■ EXERCISE AIM
Look below for the line with "передние Dodge RAM (2006-2008)"; begin the copy there and stop after the line with "abgewiesen. 2. Es", keeping the text exact and the pictures out.

■ Dataset entries
━━━━━━━━━━━━━━━━━━━━

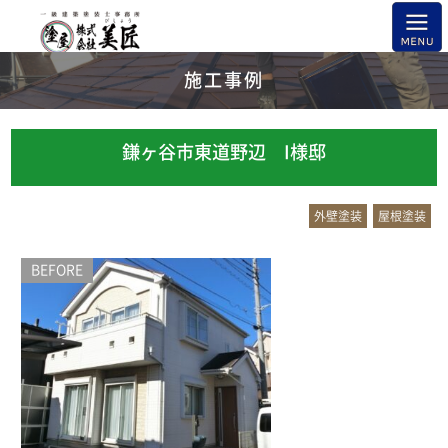
施工事例
鎌ヶ谷市東道野辺 I様邸
外壁塗装
屋根塗装
BEFORE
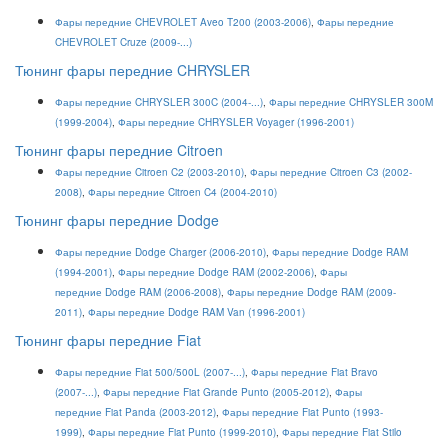
Фары передние CHEVROLET Aveo T200 (2003-2006)
,
Фары передние
CHEVROLET Cruze (2009-...)
Тюнинг фары передние CHRYSLER
Фары передние CHRYSLER 300C (2004-...)
,
Фары передние CHRYSLER 300M
(1999-2004)
,
Фары передние CHRYSLER Voyager (1996-2001)
Тюнинг фары передние Citroen
Фары передние Citroen C2 (2003-2010)
,
Фары передние Citroen C3 (2002-
2008)
,
Фары передние Citroen C4 (2004-2010)
Тюнинг фары передние Dodge
Фары передние Dodge Charger (2006-2010)
,
Фары передние Dodge RAM
(1994-2001)
,
Фары передние Dodge RAM (2002-2006)
,
Фары
передние Dodge RAM (2006-2008)
,
Фары передние Dodge RAM (2009-
2011)
,
Фары передние Dodge RAM Van (1996-2001)
Тюнинг фары передние Fiat
Фары передние Fiat 500/500L (2007-...)
,
Фары передние Fiat Bravo
(2007-...)
,
Фары передние Fiat Grande Punto (2005-2012)
,
Ф
ары
передние Fiat Panda (2003-2012)
,
Фары передние Fiat Punto (1993-
1999)
,
Фары передние Fiat Punto (1999-2010)
,
Фары передние Fiat Stilo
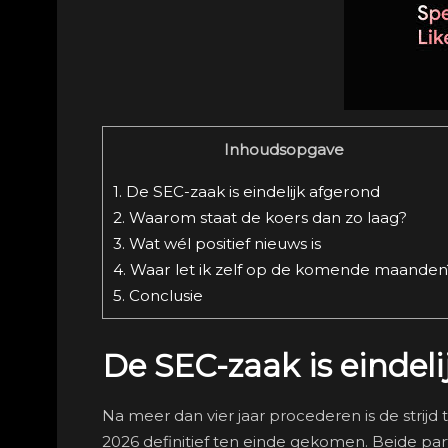
Inhoudsopgave
1.
De SEC-zaak is eindelijk afgerond
2.
Waarom staat de koers dan zo laag?
3.
Wat wél positief nieuws is
4.
Waar let ik zelf op de komende maanden
5.
Conclusie
De SEC-zaak is eindel
Na meer dan vier jaar procederen is de strij
2026 definitief ten einde gekomen. Beide part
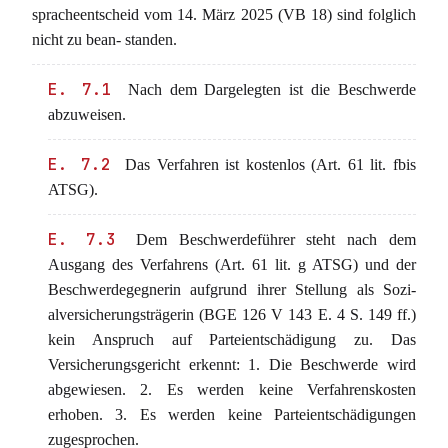
spracheentscheid vom 14. März 2025 (VB 18) sind folglich
nicht zu bean- standen.
E. 7.1
Nach dem Dargelegten ist die Beschwerde
abzuweisen.
E. 7.2
Das Verfahren ist kostenlos (Art. 61 lit. fbis
ATSG).
E. 7.3
Dem Beschwerdeführer steht nach dem
Ausgang des Verfahrens (Art. 61 lit. g ATSG) und der
Beschwerdegegnerin aufgrund ihrer Stellung als Sozi-
alversicherungsträgerin (BGE 126 V 143 E. 4 S. 149 ff.)
kein Anspruch auf Parteientschädigung zu. Das
Versicherungsgericht erkennt: 1. Die Beschwerde wird
abgewiesen. 2. Es werden keine Verfahrenskosten
erhoben. 3. Es werden keine Parteientschädigungen
zugesprochen.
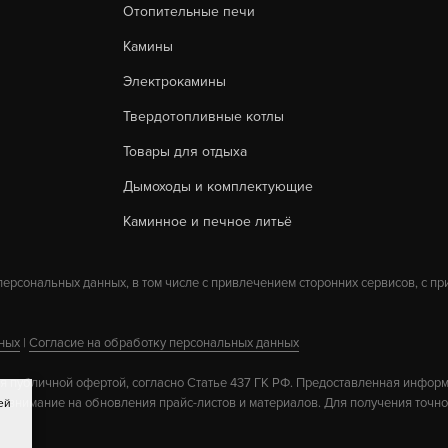
Отопительные печи
Камины
Электрокамины
Твердотопливные котлы
 ВЕЗУВИЙ ПЕЧНАЯ ДТ-3
ДВЕРКА ВЕЗУВИЙ ПОДД
(АНТРАЦИТ)
ДП-2 (БРОНЗА)
Товары для отдыха
В КОРЗИНУ
3 150
Дымоходы и комплектующие
Каминное и печное литьё
 персональных данных, в том числе с привлечением сторонних сервисов, с п
ных
|
Согласие на обработку персональных данных
я публичной офертой, согласно Статье 437 ГК РФ. Предоставленная инфор
те внимание на обновления прайс-листов и материалов. Для получения точно
ей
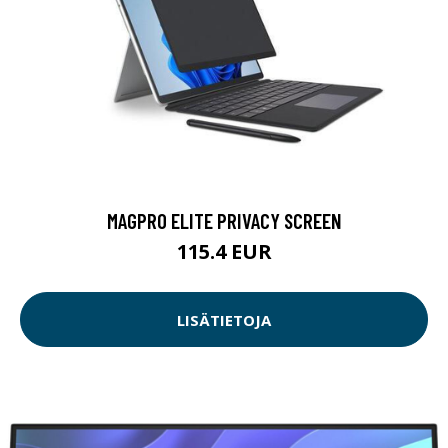
MAGPRO ELITE PRIVACY SCREEN
115.4 EUR
LISÄTIETOJA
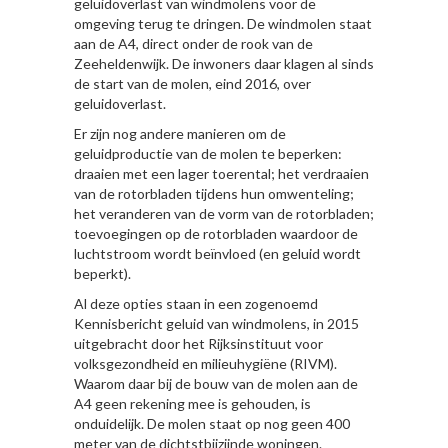
geluidoverlast van windmolens voor de
omgeving terug te dringen. De windmolen staat
aan de A4, direct onder de rook van de
Zeeheldenwijk. De inwoners daar klagen al sinds
de start van de molen, eind 2016, over
geluidoverlast.
Er zijn nog andere manieren om de
geluidproductie van de molen te beperken:
draaien met een lager toerental; het verdraaien
van de rotorbladen tijdens hun omwenteling;
het veranderen van de vorm van de rotorbladen;
toevoegingen op de rotorbladen waardoor de
luchtstroom wordt beïnvloed (en geluid wordt
beperkt).
Al deze opties staan in een zogenoemd
Kennisbericht geluid van windmolens, in 2015
uitgebracht door het Rijksinstituut voor
volksgezondheid en milieuhygiëne (RIVM).
Waarom daar bij de bouw van de molen aan de
A4 geen rekening mee is gehouden, is
onduidelijk. De molen staat op nog geen 400
meter van de dichtstbijzijnde woningen.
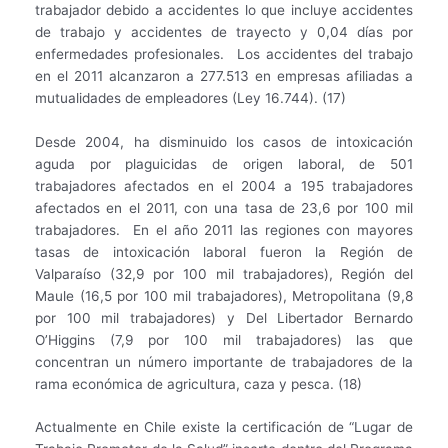
trabajador debido a accidentes lo que incluye accidentes
de trabajo y accidentes de trayecto y 0,04 días por
enfermedades profesionales. Los accidentes del trabajo
en el 2011 alcanzaron a 277.513 en empresas afiliadas a
mutualidades de empleadores (Ley 16.744). (17)
Desde 2004, ha disminuido los casos de intoxicación
aguda por plaguicidas de origen laboral, de 501
trabajadores afectados en el 2004 a 195 trabajadores
afectados en el 2011, con una tasa de 23,6 por 100 mil
trabajadores. En el año 2011 las regiones con mayores
tasas de intoxicación laboral fueron la Región de
Valparaíso (32,9 por 100 mil trabajadores), Región del
Maule (16,5 por 100 mil trabajadores), Metropolitana (9,8
por 100 mil trabajadores) y Del Libertador Bernardo
O’Higgins (7,9 por 100 mil trabajadores) las que
concentran un número importante de trabajadores de la
rama económica de agricultura, caza y pesca. (18)
Actualmente en Chile existe la certificación de “Lugar de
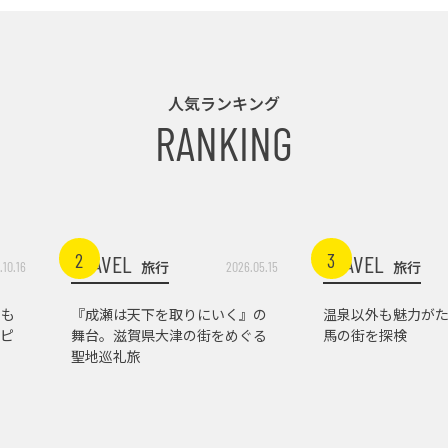
人気ランキング
RANKING
2
3
TRAVEL
TRAVEL
旅行
旅行
.10.16
2026.05.15
トも
『成瀬は天下を取りにいく』の
温泉以外も魅力がた
ピ
舞台。滋賀県大津の街をめぐる
馬の街を探検
聖地巡礼旅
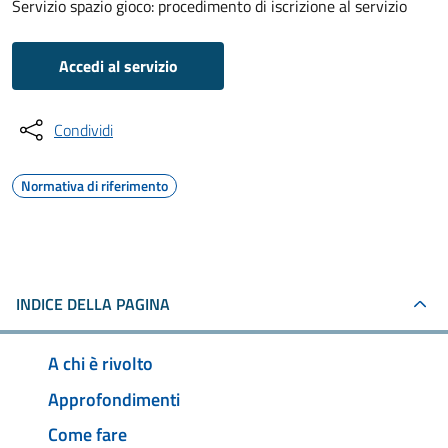
Servizio spazio gioco: procedimento di iscrizione al servizio
Accedi al servizio
Condividi
Normativa di riferimento
INDICE DELLA PAGINA
A chi è rivolto
Approfondimenti
Come fare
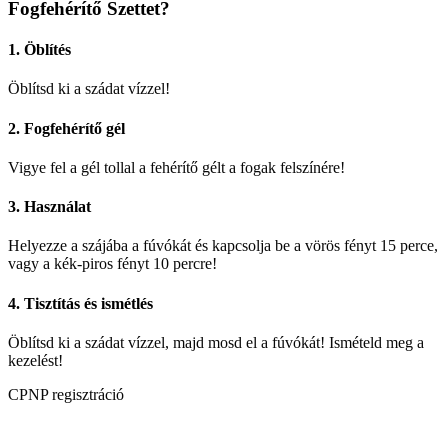
Fogfehérítő Szettet?
mennyiség
1. Öblítés
Öblítsd ki a szádat vízzel!
2. Fogfehérítő gél
Vigye fel a gél tollal a fehérítő gélt a fogak felszínére!
3. Használat
Helyezze a szájába a fúvókát és kapcsolja be a vörös fényt 15 perce,
vagy a kék-piros fényt 10 percre!
4. Tisztítás és ismétlés
Öblítsd ki a szádat vízzel, majd mosd el a fúvókát! Ismételd meg a
kezelést!
CPNP regisztráció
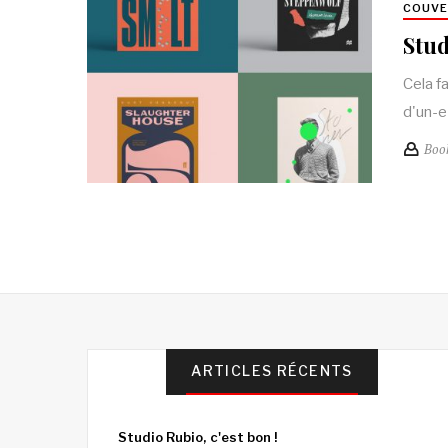
COUV
Stud
Cela f
d'un-e
Boo
ARTICLES RÉCENTS
Studio Rubio, c'est bon !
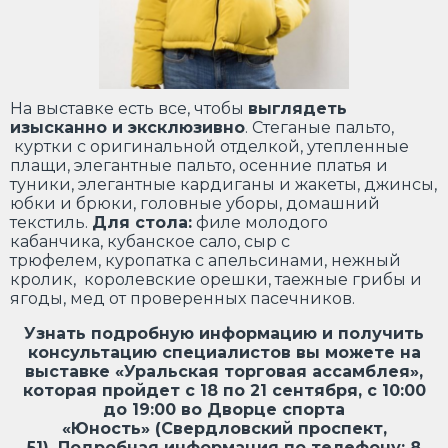
На выставке есть все, чтобы
выглядеть
изысканно и эксклюзивно
. Стеганые пальто,
куртки с оригинальной отделкой, утепленные
плащи, элегантные пальто, осенние платья и
туники, элегантные кардиганы и жакеты, джинсы,
юбки и брюки, головные уборы, домашний
текстиль.
Для стола:
филе молодого
кабанчика, кубанское сало, сыр с
трюфелем, куропатка с апельсинами, нежный
кролик, королевские орешки, таежные грибы и
ягоды, мед от проверенных пасечников.
Узнать подробную информацию и получить
консультацию специалистов вы можете на
выставке
«Уральская торговая ассамблея»
,
которая пройдет с 18 по 21 сентября, с 10:00
до 19:00 во Дворце спорта
«Юность» (Свердловский проспект,
51). Подробная информация по телефону: 8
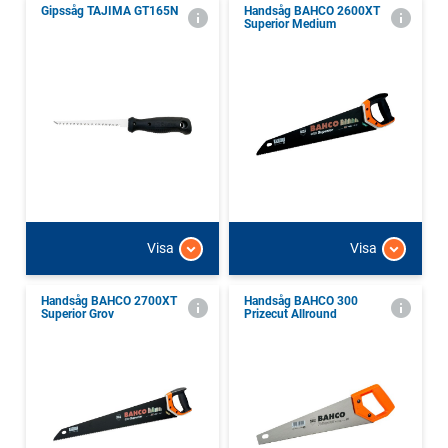
Gipssåg TAJIMA GT165N
Handsåg BAHCO 2600XT
Superior Medium
Visa
Visa
Handsåg BAHCO 2700XT
Handsåg BAHCO 300
Superior Grov
Prizecut Allround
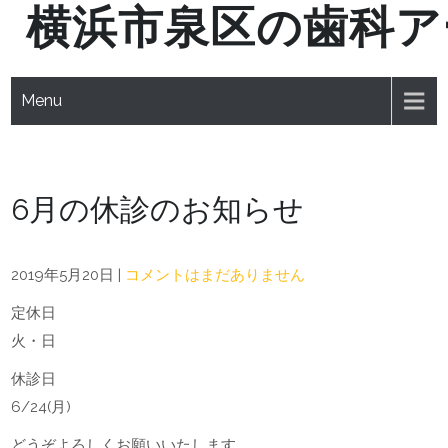
横浜市泉区の歯科ア
Skip
to
content
Menu
6月の休診のお知らせ
2019年5月20日
|
コメントはまだありません
定休日
火・日
休診日
6/24(月)
どうぞよろしくお願いいたします。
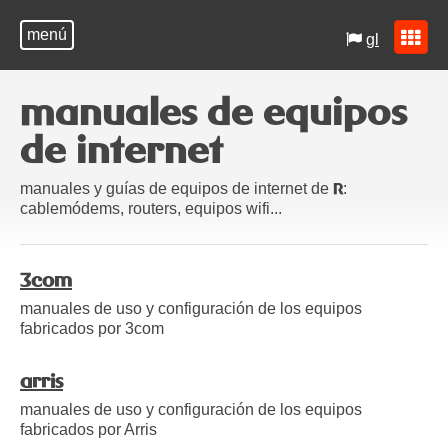
menú
gl
manuales de equipos
de internet
manuales y guías de equipos de internet de
:
R
cablemódems, routers, equipos wifi...
3com
manuales de uso y configuración de los equipos
fabricados por 3com
arris
manuales de uso y configuración de los equipos
fabricados por Arris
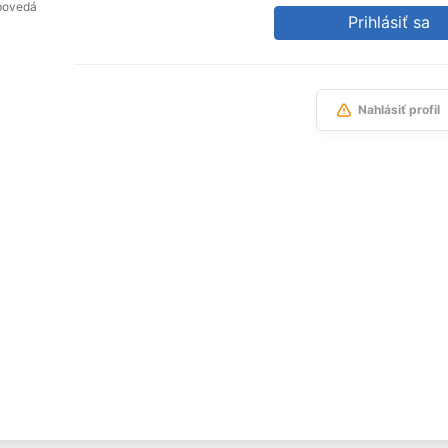
povedá
Prihlásiť sa
Nahlásiť profil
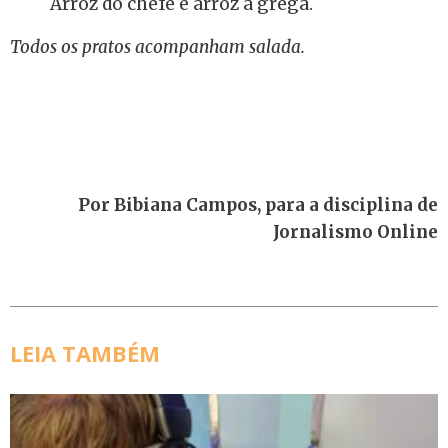
Arroz do chefe e arroz à grega.
Todos os pratos acompanham salada.
Por Bibiana Campos, para a disciplina de
Jornalismo Online
LEIA TAMBÉM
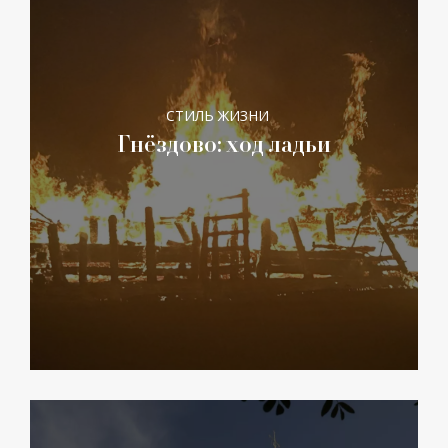
СТИЛЬ ЖИЗНИ
Гнёздово: ход ладьи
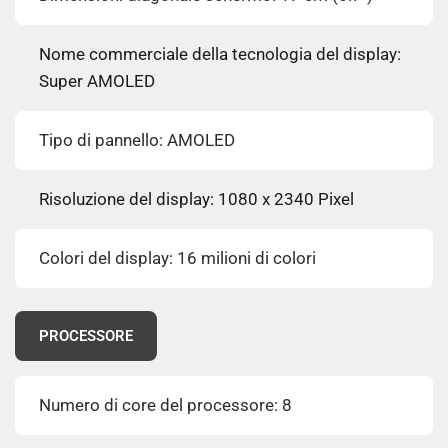
Nome commerciale della tecnologia del display:
Super AMOLED
Tipo di pannello: AMOLED
Risoluzione del display: 1080 x 2340 Pixel
Colori del display: 16 milioni di colori
PROCESSORE
Numero di core del processore: 8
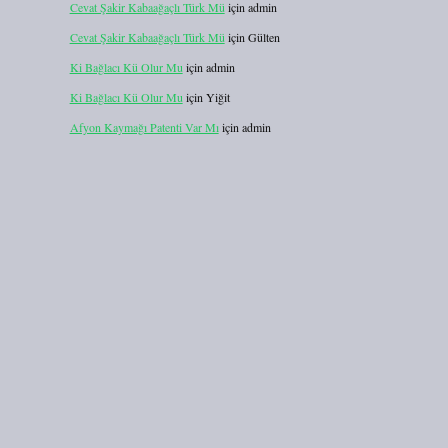
Cevat Şakir Kabaağaçlı Türk Mü
için
admin
Cevat Şakir Kabaağaçlı Türk Mü
için
Gülten
Ki Bağlacı Kü Olur Mu
için
admin
Ki Bağlacı Kü Olur Mu
için
Yiğit
Afyon Kaymağı Patenti Var Mı
için
admin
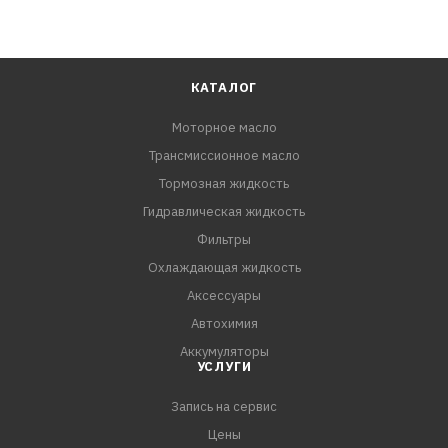
КАТАЛОГ
Моторное масло
Трансмиссионное масло
Тормозная жидкость
Гидравлическая жидкость
Фильтры
Охлаждающая жидкость
Аксессуары
Автохимия
Аккумуляторы
УСЛУГИ
Запись на сервис
Цены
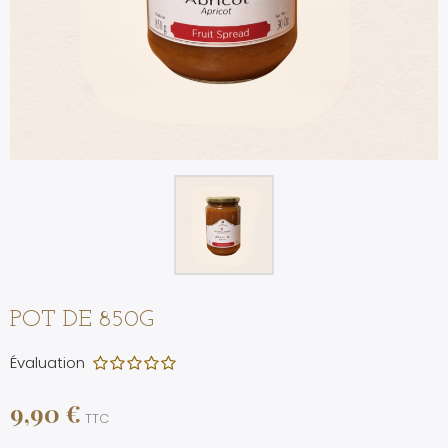
POT DE 850G
Évaluation
9,90 €
TTC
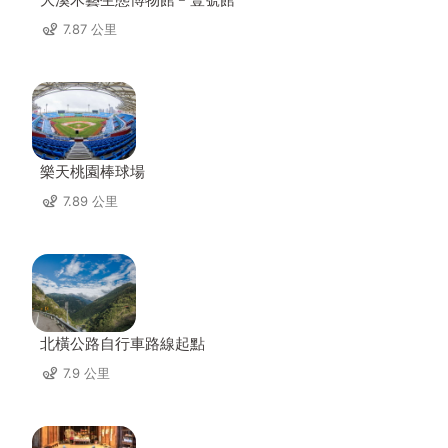
7.87 公里
樂天桃園棒球場
7.89 公里
北橫公路自行車路線起點
7.9 公里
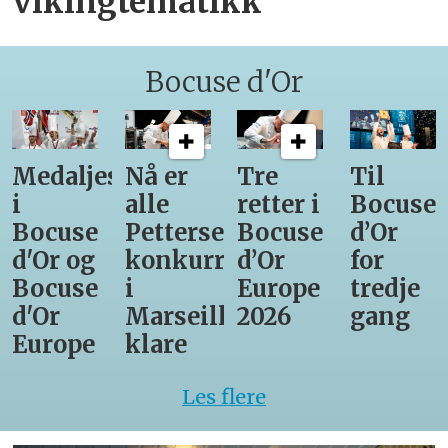
vikingtematikk
Bocuse d'Or
Medaljestatistikk
Nå er
Tre
Til
i
alle
retter i
Bocuse
Bocuse
Pettersens
Bocuse
d’Or
d'Or og
konkurrenter
d’Or
for
Bocuse
i
Europe
tredje
d'Or
Marseille
2026
gang
Europe
klare
Les flere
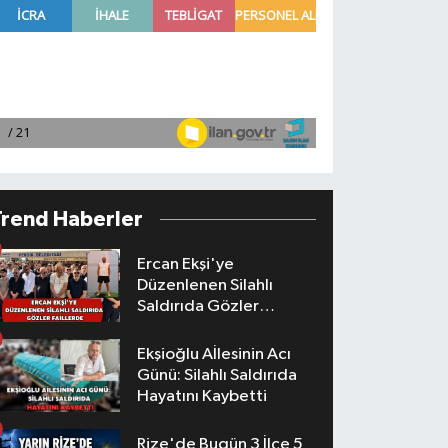
Trend Haberler
Ercan Ekşi'ye
Düzenlenen Silahlı
Saldırıda Gözler
Faillerde
Ekşioğlu Aİlesinin Acı
Günü: Silahlı Saldırıda
Hayatını Kaybetti
Rize'de Bugün 3 İlçe 5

━━━━━━━━━━━━━━━━━━━━

■ RESULT BELOW
передние Dodge RAM (2006-2008)
,
Фары передние Dodge RAM (2009-
2011)
,
Фары передние Dodge RAM Van (1996-2001)
Тюнинг фары передние Fiat
Фары передние Fiat 500/500L (2007-...)
,
Фары передние Fiat Bravo
(2007-...)
,
Фары передние Fiat Grande Punto (2005-2012)
,
Ф
ары
передние Fiat Panda (2003-2012)
,
Фары передние Fiat Punto (1993-
1999)
,
Фары передние Fiat Punto (1999-2010)
,
Фары передние Fiat Stilo
Inhoudsopgave
1.
De SEC-zaak is eindelijk afgerond
2.
Waarom staat de koers dan zo laag?
3.
Wat wél positief nieuws is
4.
Waar let ik zelf op de komende maanden
5.
Conclusie
De SEC-zaak is eindel
Na meer dan vier jaar procederen is de strij
2026 definitief ten einde gekomen. Beide part
spracheentscheid vom 14. März 2025 (VB 18) sind folglich
nicht zu bean- standen.
E. 7.1
Nach dem Dargelegten ist die Beschwerde
abzuweisen.
E. 7.2
Das Verfahren ist kostenlos (Art. 61 lit. fbis
ATSG).
E. 7.3
Dem Beschwerdeführer steht nach dem
Ausgang des Verfahrens (Art. 61 lit. g ATSG) und der
Beschwerdegegnerin aufgrund ihrer Stellung als Sozi-
alversicherungsträgerin (BGE 126 V 143 E. 4 S. 149 ff.)
kein Anspruch auf Parteientschädigung zu. Das
Versicherungsgericht erkennt: 1. Die Beschwerde wird
abgewiesen. 2. Es werden keine Verfahrenskosten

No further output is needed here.